Pourtant, le discours semblait bien parti, bien travaillé, bien présenté. Beaucoup de sérieux au départ. Des références. Sans doute les conseils de quelques personnes érudites. Un travail d’éducation populaire et assez intéressant, résidant dans le dialogue entre Chrétien de Troyes et « Postérité », la mise en scène type « son et lumière » du comte Henri le Libéral et de son épouse « fille de roi de France ». Un poil peut-être trop sérieux, et de fait ennuyeux ? Avant que ne fasse son apparition le roi Arthur et ses deux écuyers, tout droit sortis de l’imaginaire médiéval contemporain, digne d’un Godefroy de Montmirail et de dialogues à la Clavier, très loin de la littérature arthurienne. Arthur ridicule. Voilà peut-être le plus fort sentiment que j’ai ressenti face à ce personnage plutôt sorti d’une histoire burlesque ou de la « comedia del arte » que des manuscrits de notre Chrétien, faisant de notre bon roi Arthur un pantin plus proche de Capitan ou Matamore que du fier roi des Bretons. Arthur se repaissant de tranches de viande séchées, offertes à ses deux écuyers tendant la bouche comme de fidèles chiens demandant leur pitance. Jaquouille n’était pas très loin… Arthur vociférant… Arthur ridiculisé… Les « Monthy Pithon » avaient déjà exploré le sujet, bien autrement, avec un talent différent… La scène d’Yvain fut de la même trempe. Chrétien ridicule dans son œuvre.
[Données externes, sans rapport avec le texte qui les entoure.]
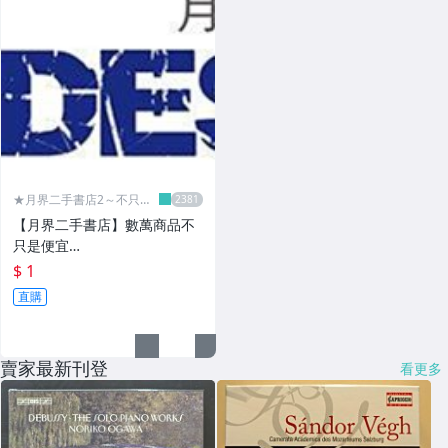
★月界二手書店2～不只是
便宜...★
【月界二手書店】數萬商品不
只是便宜…
$ 1
直購
賣家最新刊登
看更多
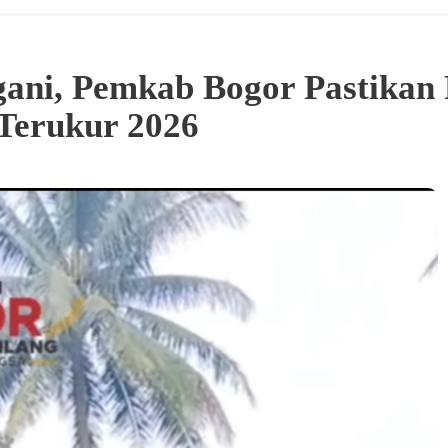
ngani, Pemkab Bogor Pastikan
 Terukur 2026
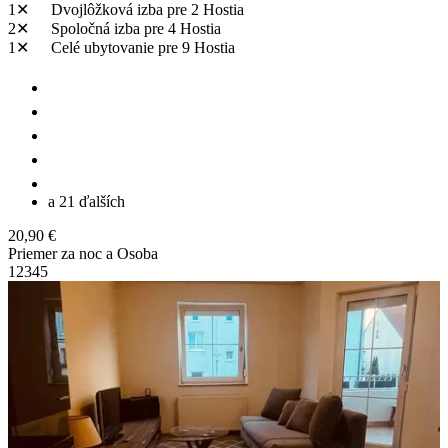
1✕
Dvojlôžková izba
pre 2 Hostia
2✕
Spoločná izba
pre 4 Hostia
1✕
Celé ubytovanie
pre 9 Hostia
a 21 ďalších
20,90 €
Priemer za noc a Osoba
1
2
3
4
5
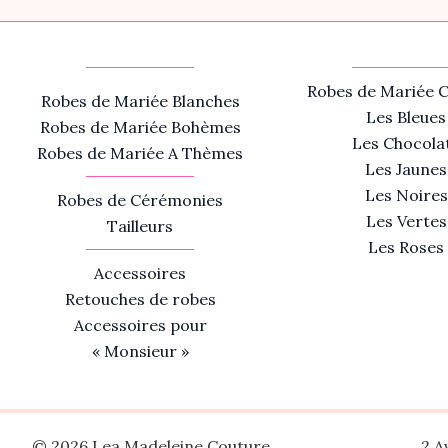
Robes de Mariée C
Robes de Mariée Blanches
Les Bleues
Robes de Mariée Bohèmes
Les Chocola
Robes de Mariée A Thèmes
Les Jaunes
Les Noires
Robes de Cérémonies
Les Vertes
Tailleurs
Les Roses
Accessoires
Retouches de robes
Accessoires pour
« Monsieur »
© 2026 Lea Madeleine Couture
2 A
Le point d’orgue fut la scène finale, place Vernier, Chrétien se révoltant contre la transformation de sa quête du Graal en jeu télévisé, allant arracher « excalibur » des mains d’Arthur-ridicule pour mettre fin à ce pseudo spectacle télévisuel… et l’ultime touche, la morale de l’histoire… le Graal…
Nous pouvons sentir la difficulté des auteurs à tenir le grand écart qu’obligeaient à leur faire les commanditaires. Grand écart anachronique. Grand écart de ton, alternant les passages sérieux, plus nombreux dans la première partie, aux passages comiques, de comique ridicule. Sucré salé mal harmonisé. Sucré devenant trop sucré. Salé devenant trop salé. Triste postérité d’une œuvre offerte à notre Chrétien de Troyes, ressemblant davantage à la spirale de Dante dans sa « Divine Comédie », celle qui le mena aux Enfers… à moins qu’il ne s’agisse de la remonté au purgatoire avant qu’elle ne s’achève au Paradis ? Car, de fait, n’avait-on pas connu pire ? C’est ce que disaient bien des spectateurs pendant les déambulations. Oui : « on a connu pire » m’avait fait remarquer dans la pénombre de la déambulation un grand monsieur brun à lunettes…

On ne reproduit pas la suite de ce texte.